I grapple with making the expression of my gratefulness palatable. It is too dulcet to say trees are pretty, or I’m all full of glowy stuff, or whatever. I think what such effusions lack is empathy. People who gush without context freak me out a little and I want to ignore them.
Still, to not be grateful is to dismiss the privileges of my life. I give myself permission to feel joy, solemn appreciation, and contentment, not despite of a cruel, hard world, but because in the face of a cruel, hard, world, not recognizing that I am lucky means I am blind. It is a strange vow of hedonism — a bargain that taking pleasure is compassionate.
And I am imperfect. I am too afraid to join conversations when I imagine a response that will overwhelm me (Ferguson). I fantasized about posting a “cheat sheet” today for avoiding cultural appropriation, with cute drawings, timely for Thanksgiving, and posturing as if I have a clue. I am not an expert, but I am a writer with some talent for understanding and some bravery for thinking my thoughts merit sharing (or really, that I am at all able to organize words in a helpful way for others). I have to believe that is enough. But, for this subject, I can’t just create something that I know will get me Google search hits.
Thanksgiving represents cognitive dissonance for me. I cringe at its public celebration, but find peace in my private participation. I think, it is similar to how I feel about the words: “Merry Christmas.” I have no problem with people celebrating Christmas in their homes (except the occasional worry that they’re raising their children to be toy-obsessed, which is none of my business until they are 18 and obsessed consumers). It is when they say, “Merry Christmas,” in a way that they show their badge of assumption — that they project their rituals onto us all because they assume their holiday is everyone’s holiday — that I taste bile.

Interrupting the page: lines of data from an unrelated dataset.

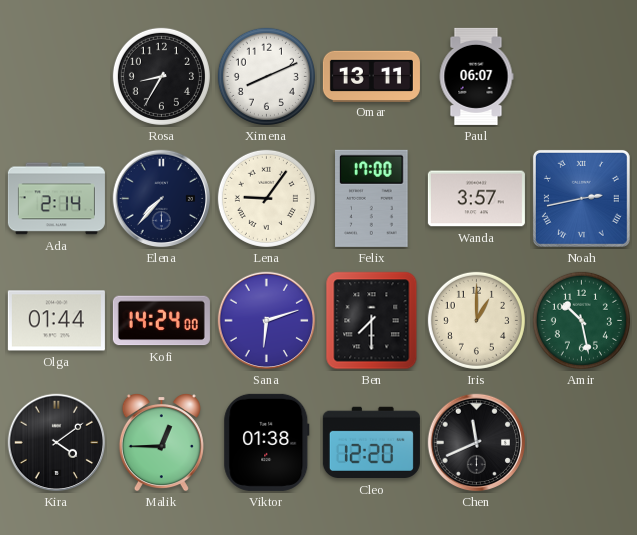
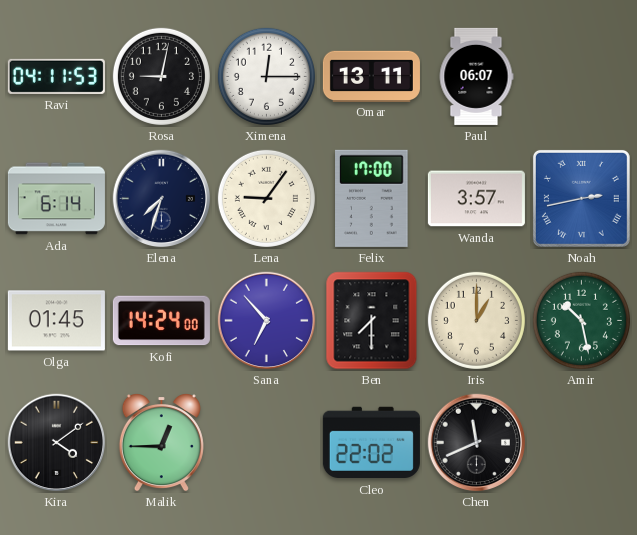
Ravi: none -> 04:11
Rosa: 8:35 -> 9:02
Ximena: 8:11 -> 12:15
Ada: 2:14 -> 6:14
Elena: 7:37 -> 7:33
Olga: 01:44 -> 01:45
Sana: 6:12 -> 6:53
Viktor: 01:38 -> none
Cleo: 12:20 -> 22:02
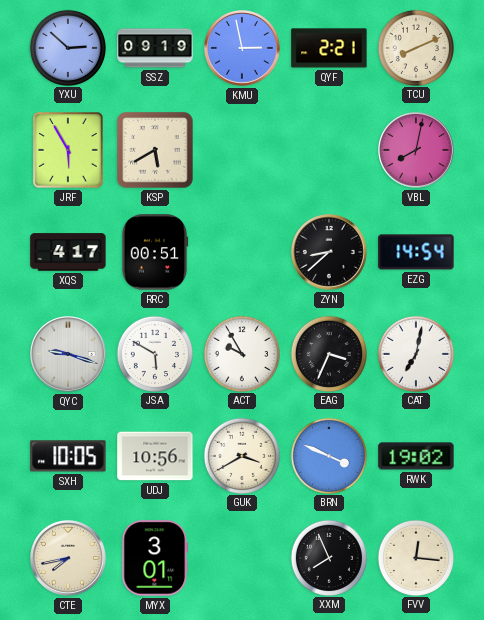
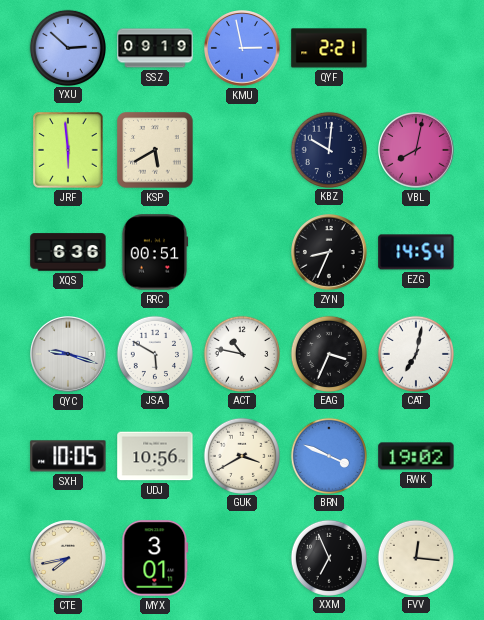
TCU: 8:11 -> none
JRF: 5:55 -> 5:59
KBZ: none -> 10:01
XQS: 4:17 -> 6:36
ZYN: 8:38 -> 8:34
ACT: 9:55 -> 10:47
XXM: 7:56 -> 6:56
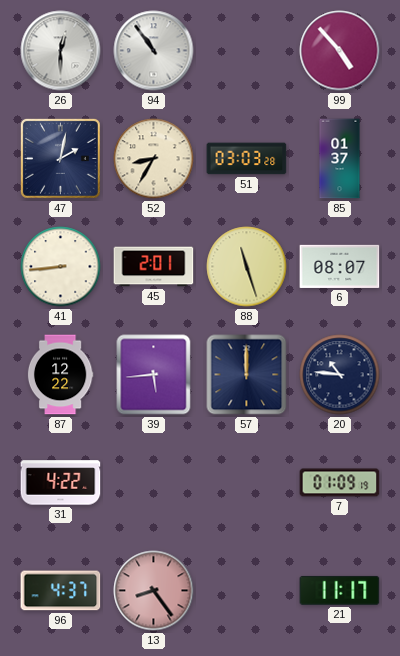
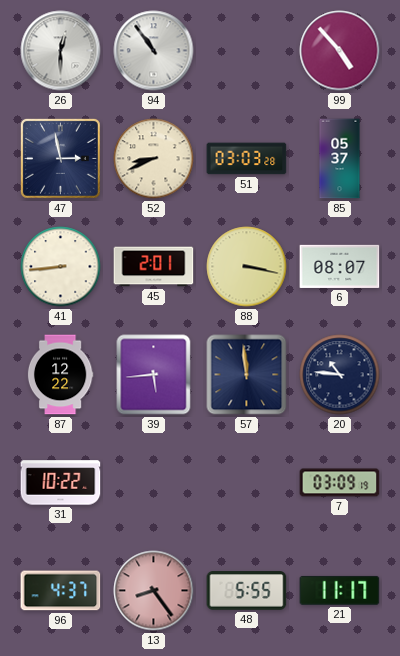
47: 2:02 -> 2:58
52: 8:35 -> 8:41
85: 01:37 -> 05:37
88: 11:27 -> 3:17
57: 12:00 -> 11:59
31: 4:22 -> 10:22
7: 01:09 -> 03:09
48: none -> 5:55
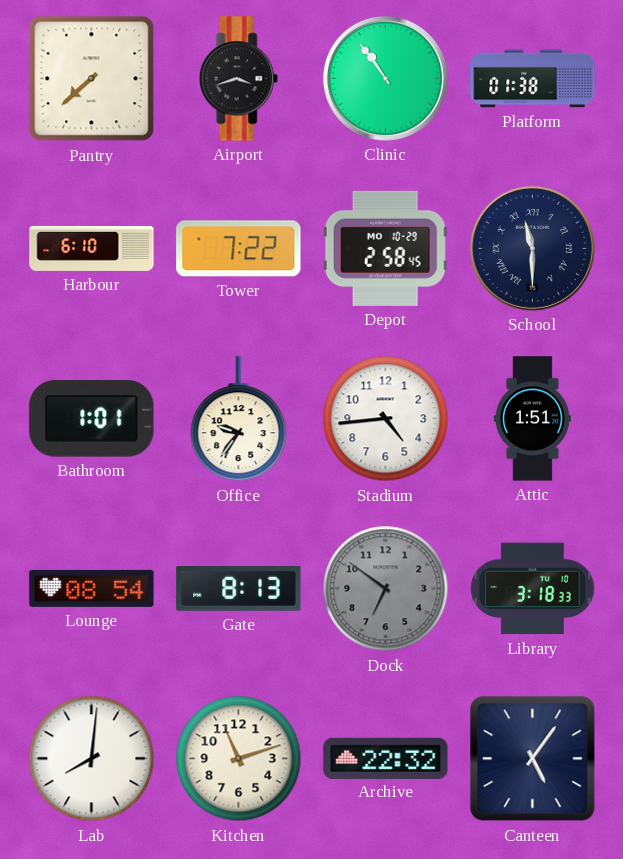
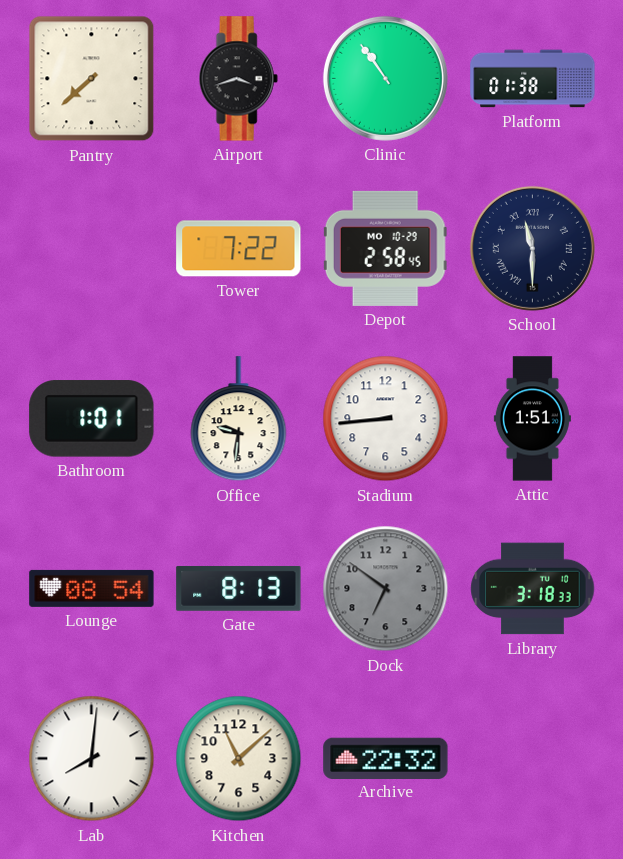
Harbour: 6:10 -> none
Office: 9:36 -> 9:31
Stadium: 4:44 -> 8:44
Kitchen: 11:12 -> 11:08
Canteen: 5:06 -> none
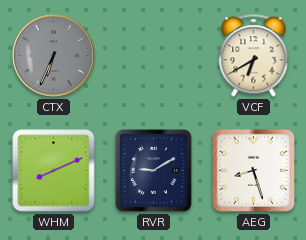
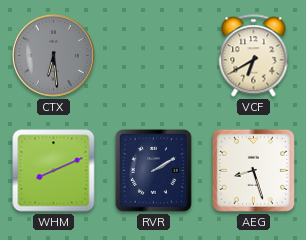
CTX: 6:34 -> 6:29
RVR: 9:10 -> 2:10
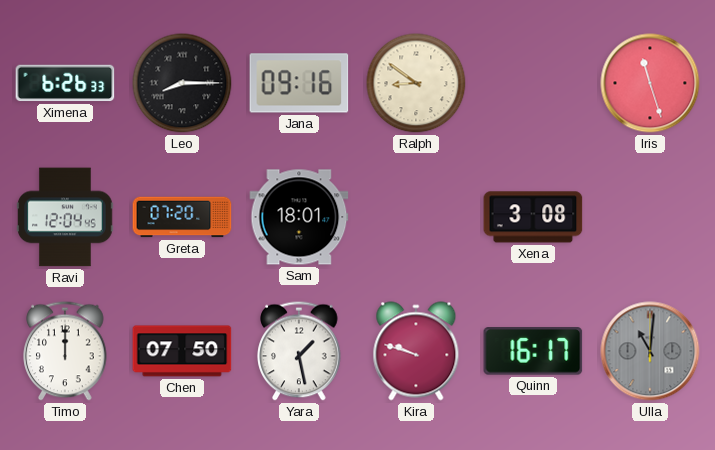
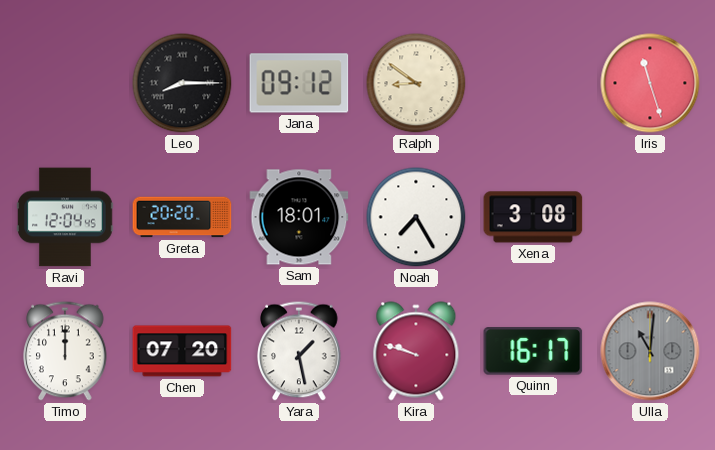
Ximena: 6:26 -> none
Jana: 09:16 -> 09:12
Greta: 07:20 -> 20:20
Noah: none -> 7:25
Chen: 07:50 -> 07:20
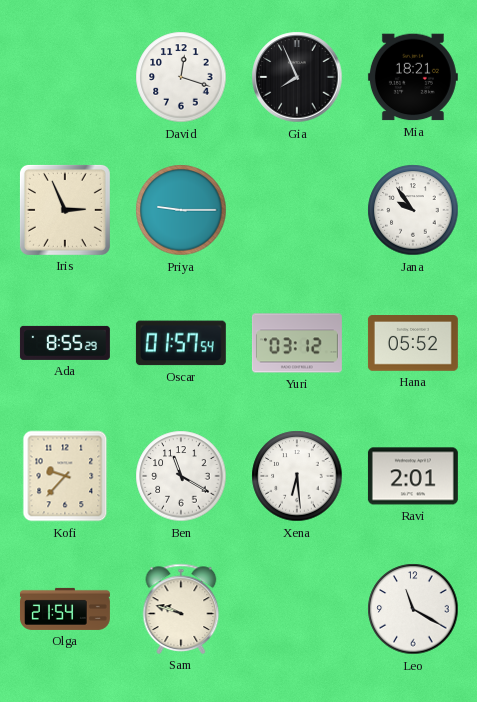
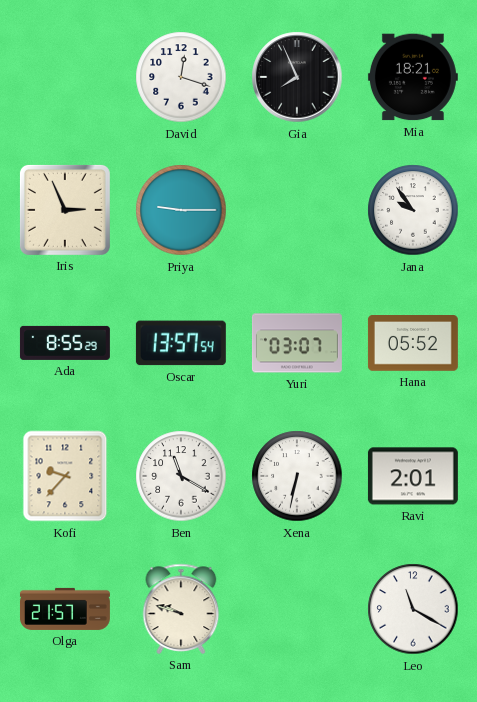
Oscar: 01:57 -> 13:57
Yuri: 03:12 -> 03:07
Xena: 6:29 -> 6:32
Olga: 21:54 -> 21:57
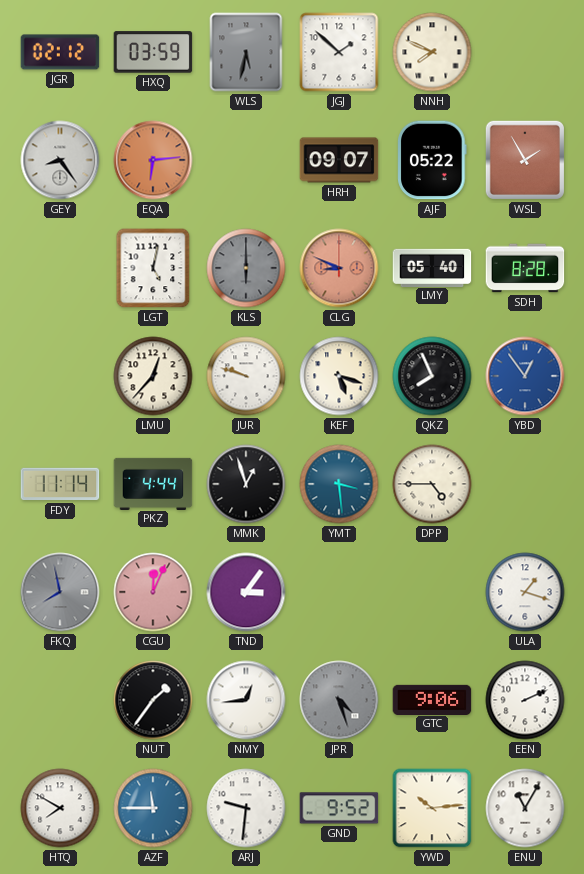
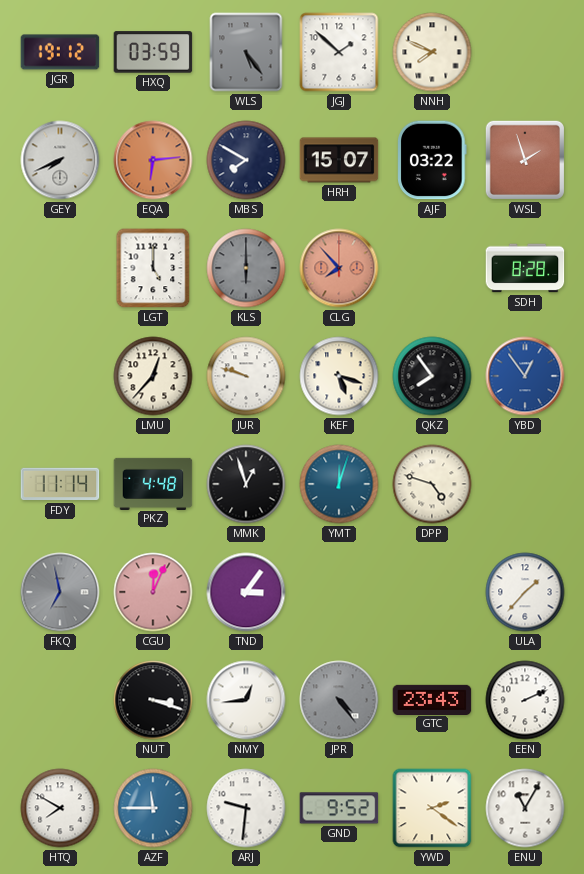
JGR: 02:12 -> 19:12
WLS: 5:32 -> 5:24
GEY: 8:24 -> 7:41
MBS: none -> 7:50
HRH: 09:07 -> 15:07
AJF: 05:22 -> 03:22
WSL: 1:55 -> 1:57
LGT: 5:02 -> 5:00
CLG: 8:49 -> 7:53
LMY: 05:40 -> none
QKZ: 7:56 -> 7:54
PKZ: 4:44 -> 4:48
YMT: 3:29 -> 12:03
DPP: 4:45 -> 4:48
FKQ: 7:58 -> 6:58
ULA: 1:18 -> 1:37
NUT: 1:36 -> 3:18
JPR: 4:27 -> 4:24
GTC: 9:06 -> 23:43
YWD: 10:14 -> 2:21
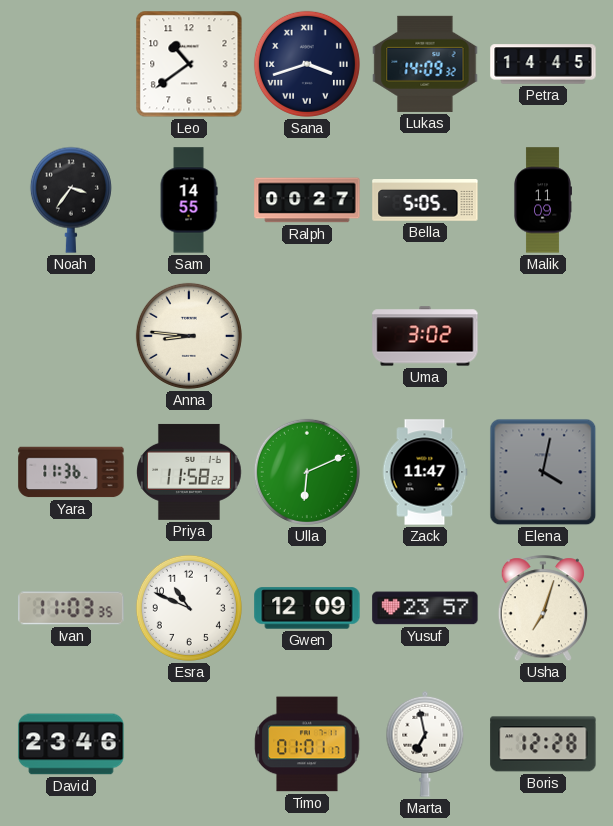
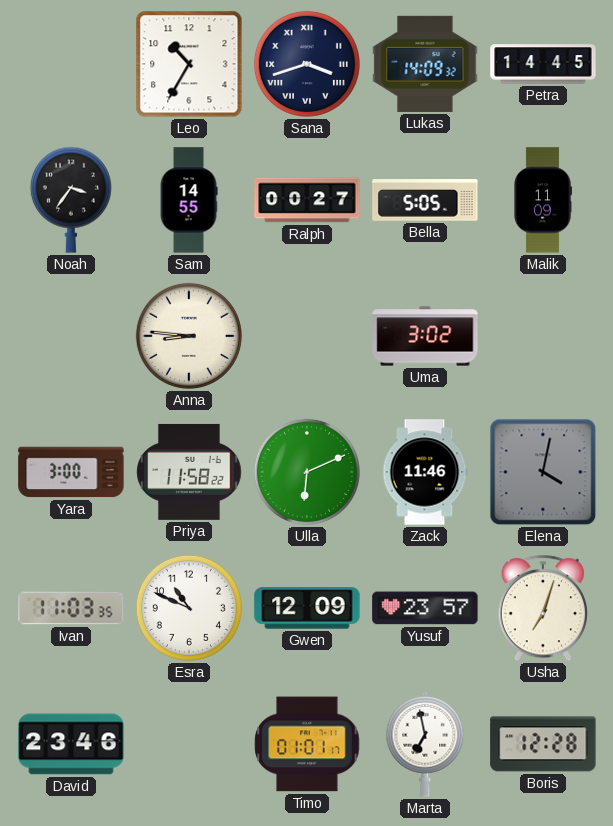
Leo: 10:39 -> 10:35
Yara: 11:36 -> 3:00
Zack: 11:47 -> 11:46
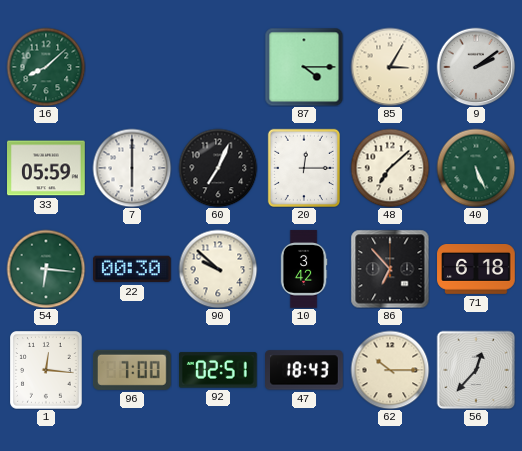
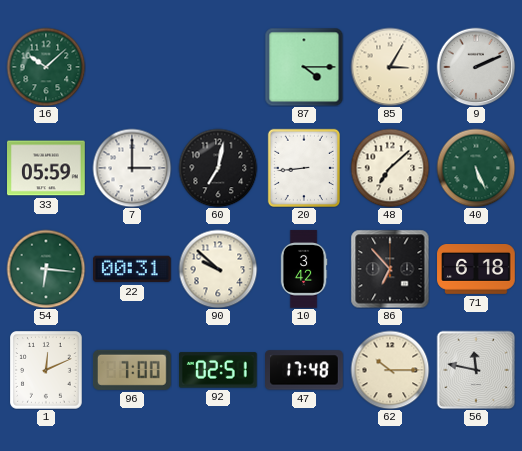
16: 8:08 -> 10:08
9: 2:09 -> 2:11
7: 6:00 -> 3:00
60: 7:04 -> 7:02
20: 12:15 -> 8:44
22: 00:30 -> 00:31
1: 12:16 -> 12:11
47: 18:43 -> 17:48
56: 12:37 -> 11:47
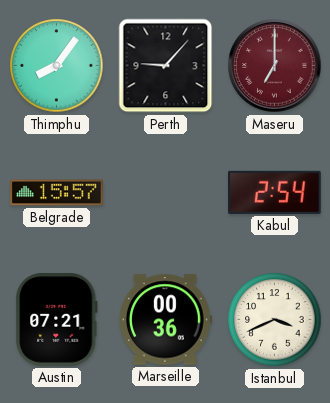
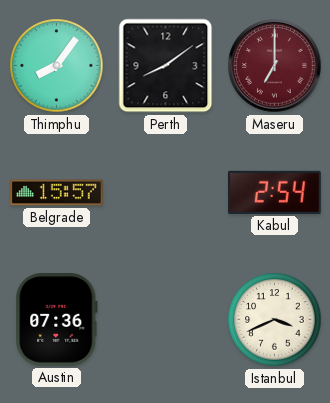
Perth: 9:07 -> 8:09
Austin: 07:21 -> 07:36
Marseille: 00:36 -> none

There is knowledge I do not yet have about the inappropriateness of Thanksgiving. I am not familiar with how different people of Native American decent feel about Thanksgiving. I am not aware enough of the historical nuances. I sense it is problematic, and I sense it is a colonizing holiday designed with colonizing intentions, to protect colonizing behavior (read: to overtake and destroy other cultures). I know I have research to do, history talks to have with those better educated, moments of listening to those with less privilege than me.
Yet, my political dissatisfaction does not move me to boycott the occasion. Perhaps my lack of disillusionment is a failing after all, but I think I might be doing okay. The way my family does the whole turkey-feast-football thing is still special to me. My grandfather is the grandchild of Swedish immigrants. There’s a lot of stereotypically Swedish non-spiritual, non-showy, non-sacred handling of Thanksgiving. We make a feast, with traditional things like cranberry relish and whatever, but also with our own weird food staples (some sort of jello monstrosity made with cubes of cream cheese, chopped-celery, and a can of coke). We gather, we eat, we don’t all go around and say our thanks. I think, what makes this holiday so peaceful is that my family leaves my gratefulness up to me. We all know we are reflecting on the subject, and it comes out in our words, ever so slightly, but it is private and real.
I don’t want to say, “Shut up about giving thanks.” Perhaps, at least sometimes, “thanks” begets “thanks.” I know it comforts me to read about gratefulness in the face of great trauma. But in this culture of defensive and duplicitous over-sharing, I want to ask, what are you really doing when you publicly/semi-publicly give thanks? And what do you ignore?
That is what I think matters: you must own your own gratefulness. You cannot pressure others to “say thanks,” — you don’t know them and you don’t know what they are suffering. You cannot expect them to inspire you, to give you a hint about how to feel, to lead you. You cannot feel good about patting yourself on the back when you do “thanks” right and others do “thanks” wrong. You cannot judge those who are not thankful, because you don’t know how much hell they are taking while all the while being told to be “grateful” for it. Similarly, you cannot boast gratefulness and expect reward. You cannot thrive on those “likes” and you cannot feel brave for simply saying the trees are pretty, or you’re glowy and stuff or whatever. Gratefulness is an intimate expression, perhaps better offered to yourself, your family, and to those who deserve your trust and whose trust you have earned.
Why do you share your thankfulness? Do you?